Kamis, 22 Maret 2012

EDELWEISS AND SEPTEMBER chapter three

 
#3. Kamu manis kataku—Kamu memang manis kayak serabi
“Udah Mbak, jangan nangis lagi. Saya paling tidak bisa melihat perempuan nangis. Rasanya gimana gitu.”
Edel menyeka matanya dengan saputangan yang aku berikan. Dia memandang jauh ke depan. Bodoh, seharusnya aku tidak di sini melihat perempuan ini menangis tapi di kamar kosku mengerjakan tugas bersama Idi.
Aku sudah mengaku padanya kalau aku bukan tukang ojek. Anehnya dia tidak marah malah tidak percaya kalau aku ini bukan tukang ojek. Gila! Masak wajahku kelihatan kayak tukang ojek sungguhan? Aku juga sudah menjelaskan siapa diriku dan kenapa aku berbohong. Dengan senang hati dia memakluminya.

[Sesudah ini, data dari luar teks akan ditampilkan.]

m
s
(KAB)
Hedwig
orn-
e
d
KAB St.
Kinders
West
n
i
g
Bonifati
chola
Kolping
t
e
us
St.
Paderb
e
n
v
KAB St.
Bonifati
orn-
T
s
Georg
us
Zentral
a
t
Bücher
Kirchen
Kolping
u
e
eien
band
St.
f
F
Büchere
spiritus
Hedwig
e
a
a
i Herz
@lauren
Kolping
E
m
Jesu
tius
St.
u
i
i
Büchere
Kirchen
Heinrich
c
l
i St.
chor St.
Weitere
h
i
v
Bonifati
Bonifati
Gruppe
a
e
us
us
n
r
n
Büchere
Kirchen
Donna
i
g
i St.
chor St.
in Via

Sekarang aku yang merasa aneh. Kenapa ya perempuan baik selalu dan akan tercampakkan. Dan orang yang menyampakkannya itu adalah orang terbodoh di dunia. Termasuk aku. Aku adalah laki-laki yang bodoh.

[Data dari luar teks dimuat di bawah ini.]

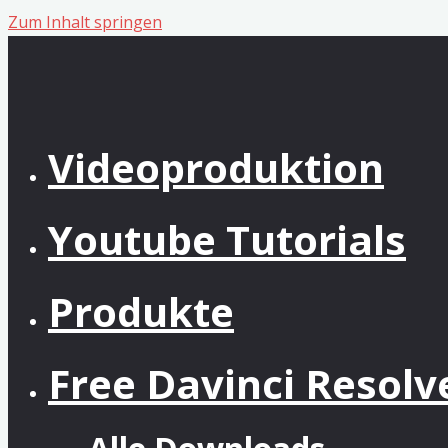
Zum Inhalt springen
Videoproduktion
Youtube Tutorials
Produkte
Free Davinci Resol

Aku kaget ketika dia menyodorkan tangannya. Beberapa detik baru aku ngeh kalau dia mau berkenalan.
“Edelweiss,” katanya.
Deg-seerr. Jantungku nauk turun berdebarnya. Kok namanya Edelweiss? Sama kayak nama kok-kosanku. Eh, maksudku bukan itu. Namanya sama seperti mantanku.